Quelques problèmes de son viennent malheureusement entacher les performances des deux premiers morceaux tirés de ʿMalinaʾ, mais il en faudra plus pour faire dérailler les musiciens de Leprous, véritables orfèvres du rock. Le refrain de ʿStuckʾ nous permet enfin d’oublier ces problèmes techniques et d’apprécier pleinement la voix de falsetto du maestro Einar Solberg. Logiquement, le concert sera globalement dédié au dernier effort du groupe, qui prolongeait la percée de Leprous vers un prog plus rock que metal, avec un son plus lisse, les growls au placard, et plus d’instrumentation à cordes. La présence de Raphael Weinroth-Browne traduit avec brio sur scène la texture plus dense de cet album. Quant à ʿThe Congregationʾ, l’opus qui a véritablement consacré Leprous sur la scène internationale, il n’est pas en reste ce soir avec un bon tiers de setlist tiré de son répertoire. S’asseoir sur ses lauriers n’est pourtant pas du goût des Norvégiens, qui proposent aussi Golden Prayers, le titre qu’ils ont sortis en juin, et une reprise de Massive Attack (Angel) surprenante, qui mettra le violoncelliste en pleine lumière.
Après ce petit pas de côté, Leprous repasse à la charge avec l’excellent ʿThe Priceʾ et sa rythmique syncopée, qui donne à voir des headbanging plutôt hilarants. N’est pas Leprous qui veut ! L’enchaînement ʿFrom the Flame/Slaveʾ envoie très lourd, ʿSlaveʾ particulièrement, avec son down tuning et ce rythme, qui au début traîne des pieds, d’une lourdeur lancinante, pour s’accélérer, s’agiter, jusqu’à faire sortir Einar de ses gonds qui lâchera quelques growls. Bref, c’est à la fois sombre et solaire.

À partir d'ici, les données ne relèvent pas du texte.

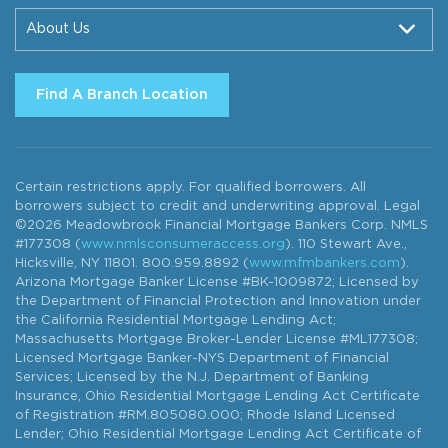
About Us
Find A Branch Location
Certain restrictions apply. For qualified borrowers. All
borrowers subject to credit and underwriting approval. Legal
©2026 Meadowbrook Financial Mortgage Bankers Corp. NMLS
#177308 (
www.nmlsconsumeraccess.org
). 110 Stewart Ave.,
Hicksville, NY 11801. 800.959.8892 (
www.mfmbankers.com
).
Arizona Mortgage Banker License #BK-1009872; Licensed by
the Department of Financial Protection and Innovation under
the California Residential Mortgage Lending Act;
Massachusetts Mortgage Broker-Lender License #ML177308;
Licensed Mortgage Banker-NYS Department of Financial
Services; Licensed by the N.J. Department of Banking
Insurance, Ohio Residential Mortgage Lending Act Certificate
of Registration #RM.805080.000; Rhode Island Licensed
Lender; Ohio Residential Mortgage Lending Act Certificate of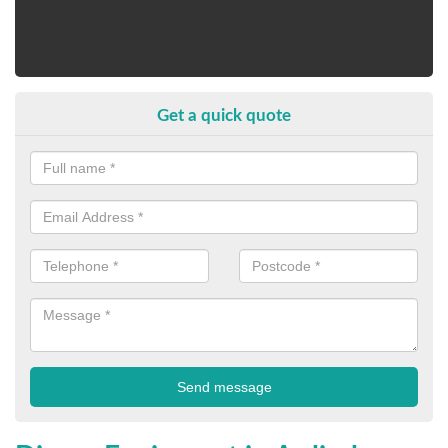
Get a quick quote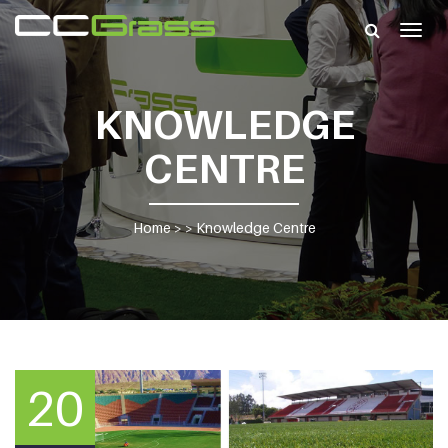
Togg
navig
KNOWLEDGE
CENTRE
Home
> >
Knowledge Centre
20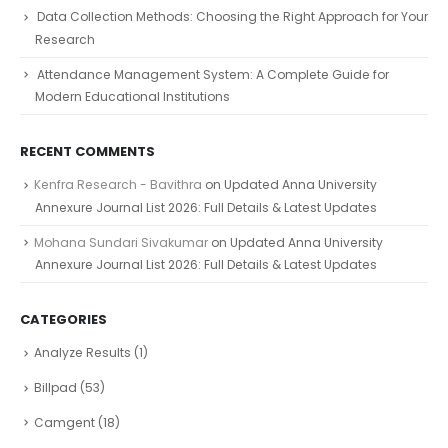
Data Collection Methods: Choosing the Right Approach for Your
Research
Attendance Management System: A Complete Guide for
Modern Educational Institutions
RECENT COMMENTS
Kenfra Research - Bavithra
on
Updated Anna University
Annexure Journal List 2026: Full Details & Latest Updates
Mohana Sundari Sivakumar
on
Updated Anna University
Annexure Journal List 2026: Full Details & Latest Updates
CATEGORIES
Analyze Results
(1)
Billpad
(53)
Camgent
(18)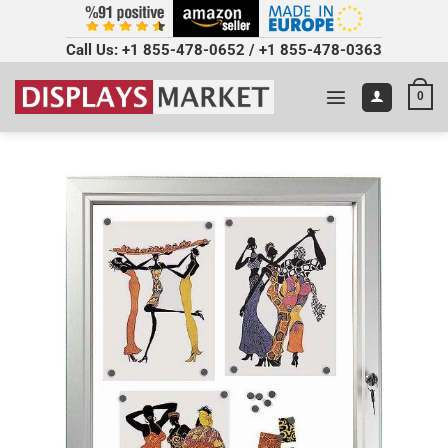
Call Us:
+1 855-478-0652
/
+1 855-478-0363
0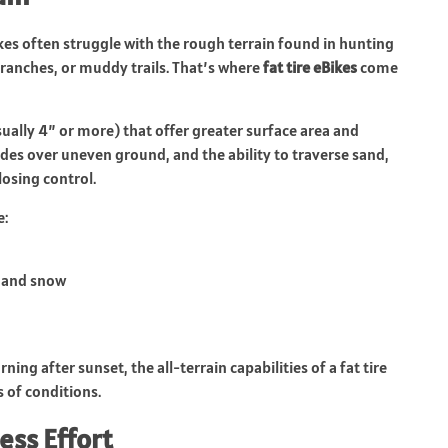
kes often struggle with the rough terrain found in hunting
branches, or muddy trails. That’s where
fat tire eBikes
come
sually 4” or more) that offer greater surface area and
ides over uneven ground, and the ability to traverse sand,
losing control.
e:
, and snow
ng after sunset, the all-terrain capabilities of a fat tire
 of conditions.
ess Effort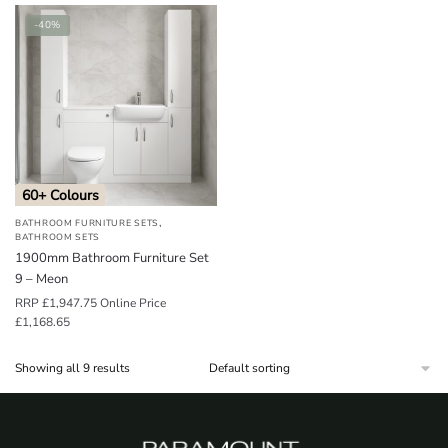
-40%
60+ Colours
,
BATHROOM FURNITURE SETS
BATHROOM SETS
1900mm Bathroom Furniture Set
9 – Meon
RRP
£
1,947.75
Online Price
£
1,168.65
Showing all 9 results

Il n’y a pas à dire, Leprous maîtrise son jeu de bout en bout et bien que les premières parties nous en aient mis plein la vue, force est de constater que Leprous sont ceux qui savent au mieux doser leur intensité tout au long du concert, alternant sans difficultés des passages aériens avec des rythmes d’une extrême puissance, des grooves polyrythmiques entêtants et des atmosphères mélancoliques à souhait. La voix sublime d’Einar se balade avec une facilité déconcertante d’une octave à l’autre, appuyé dans ses pirouettes par les harmonies vocales de ses compères. C’est un délice d’une rare finesse, avec un seul regret : qu’il s’accompagne d’une certaine froideur du groupe sur scène. À l’exception de quelques ʿmerciʾ jetés ci ou là, les musiciens sont mutiques et c’est particulièrement flagrant après le set d’Agent Fresco qui, malgré son nom, a mis le feu à la salle, Arnor Dan terminant le set au milieu du public. On en demande pas tant à Leprous, dont on peut respecter la démarche artistique empreinte de sobriété et de solennité, mais juste de se dérider un peu, tomber la cravate et partager le grand frisson que garantit leur musique. L’ambiance survoltée du Kiff, après trois concerts de folie, aura quand même raison – heureusement – de Leprous qui, lors du dernier morceau, laisseront échapper quelques sourires, confirmant notre impression : quelle ambiance, quel pied ! Je peux souffler : le jeu en aura valu la chandelle. Pain of Salvation devra à son tour relever le défi.